Given entries section start
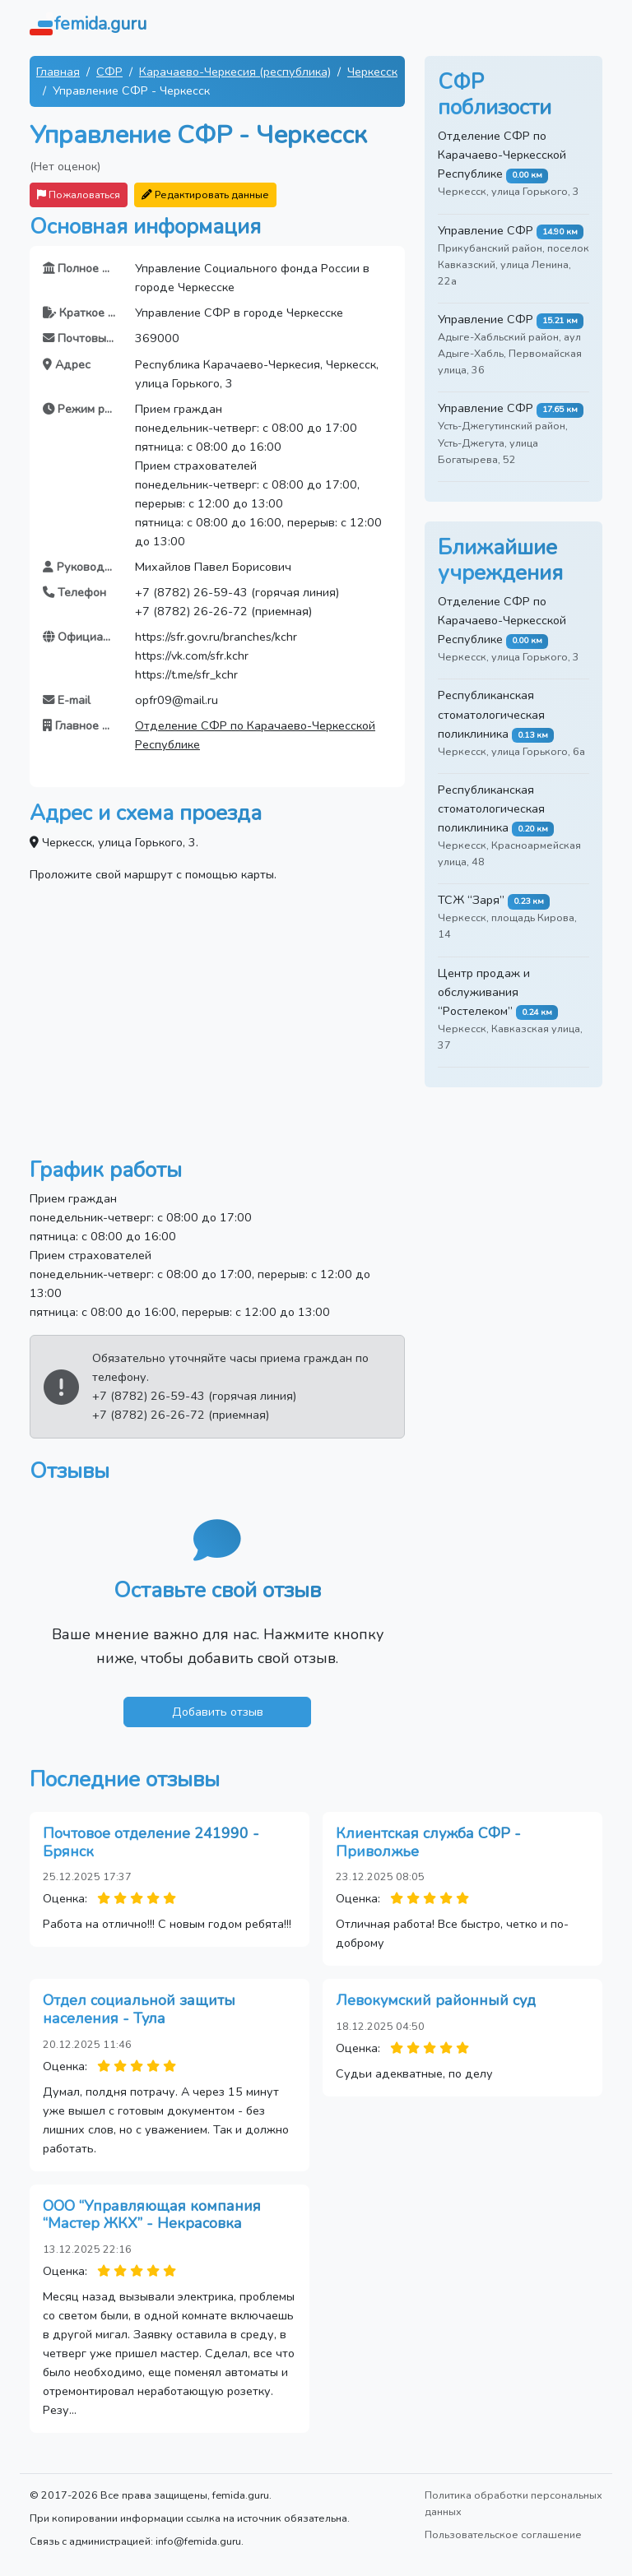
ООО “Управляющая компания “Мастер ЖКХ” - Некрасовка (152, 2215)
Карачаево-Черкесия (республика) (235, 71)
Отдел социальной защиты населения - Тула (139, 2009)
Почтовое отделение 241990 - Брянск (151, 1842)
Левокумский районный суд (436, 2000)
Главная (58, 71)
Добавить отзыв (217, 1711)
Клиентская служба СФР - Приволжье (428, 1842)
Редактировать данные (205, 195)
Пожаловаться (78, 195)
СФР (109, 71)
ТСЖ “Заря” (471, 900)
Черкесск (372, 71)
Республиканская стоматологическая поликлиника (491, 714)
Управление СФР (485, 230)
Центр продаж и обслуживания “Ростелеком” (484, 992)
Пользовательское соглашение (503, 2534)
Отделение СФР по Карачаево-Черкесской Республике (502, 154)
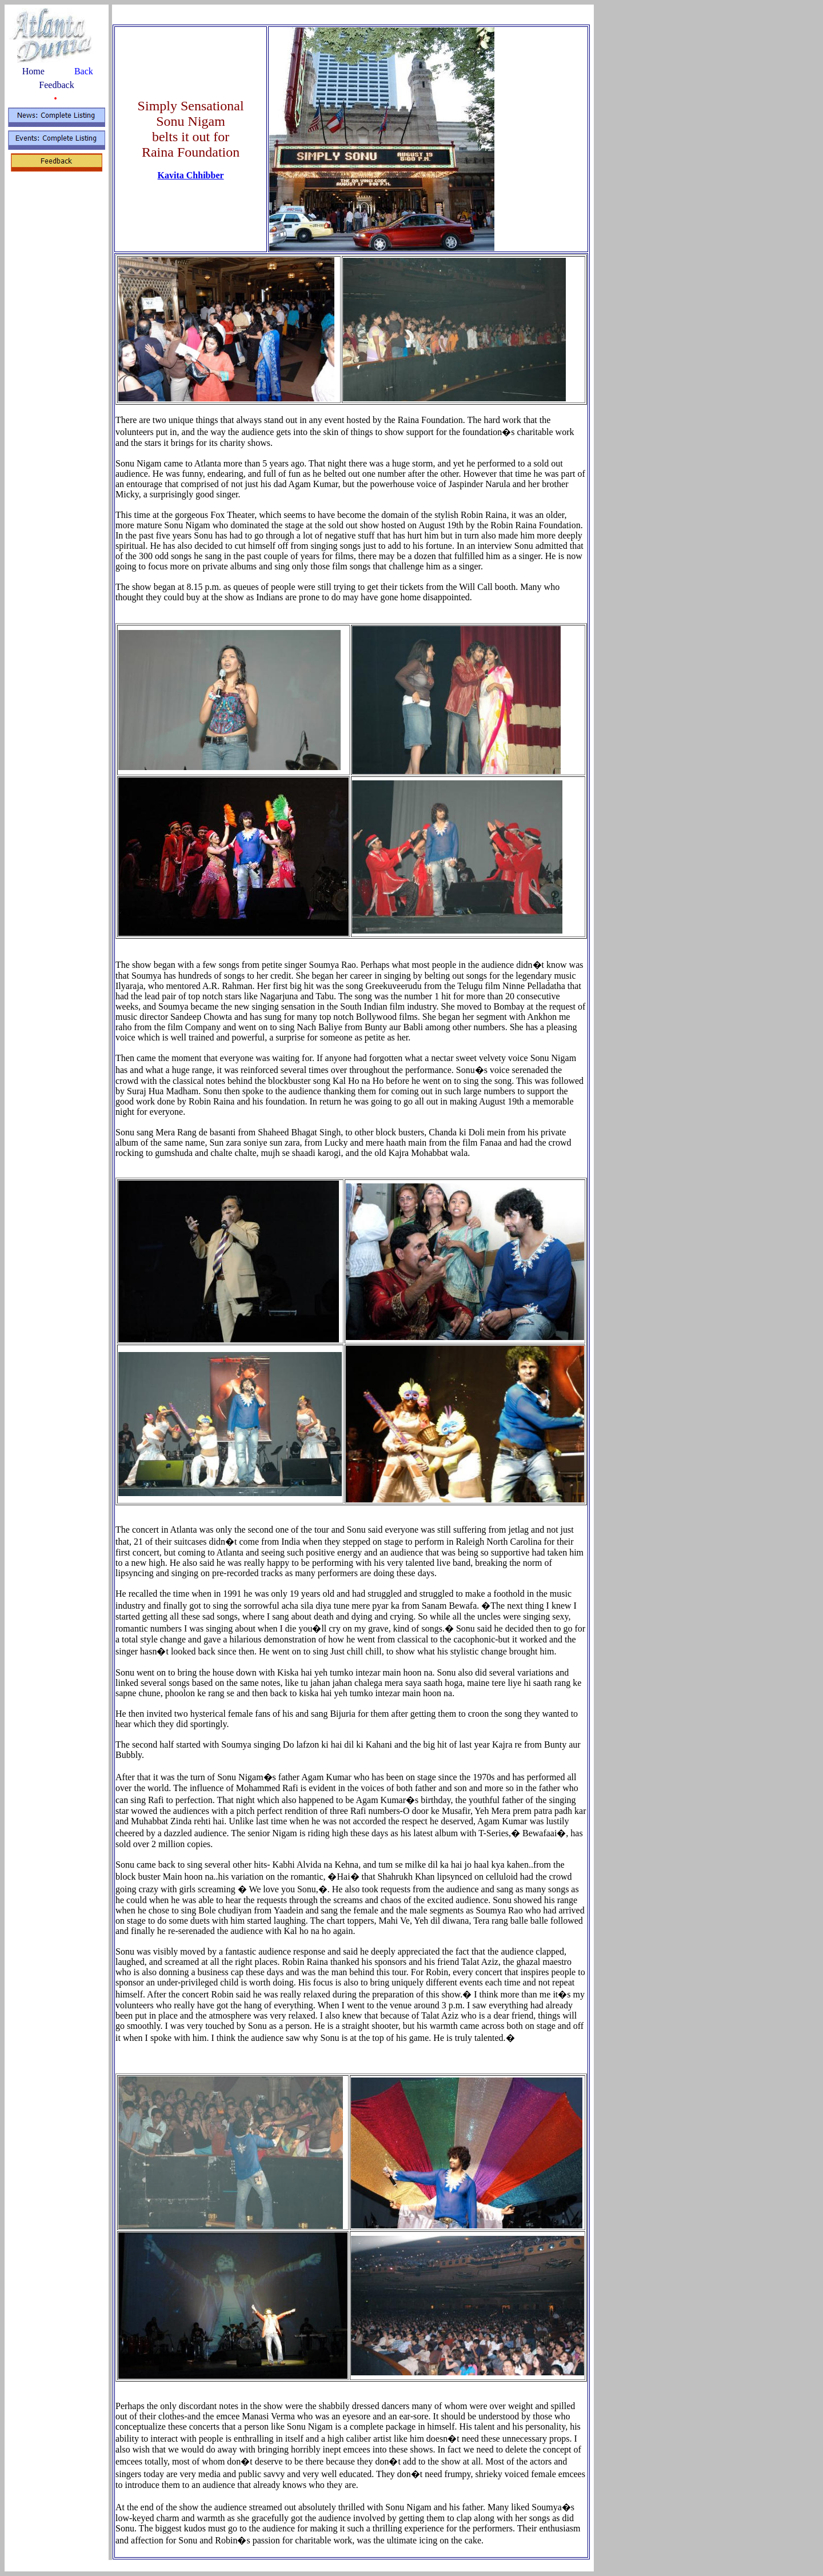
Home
Given entries section end
▶ **Task requirements**
Please find every line in the records that contains the word "Карачаево", and copy it out.

▶ **Exercise result**
Карачаево-Черкесия (республика) (235, 71)
Отделение СФР по Карачаево-Черкесской Республике (502, 154)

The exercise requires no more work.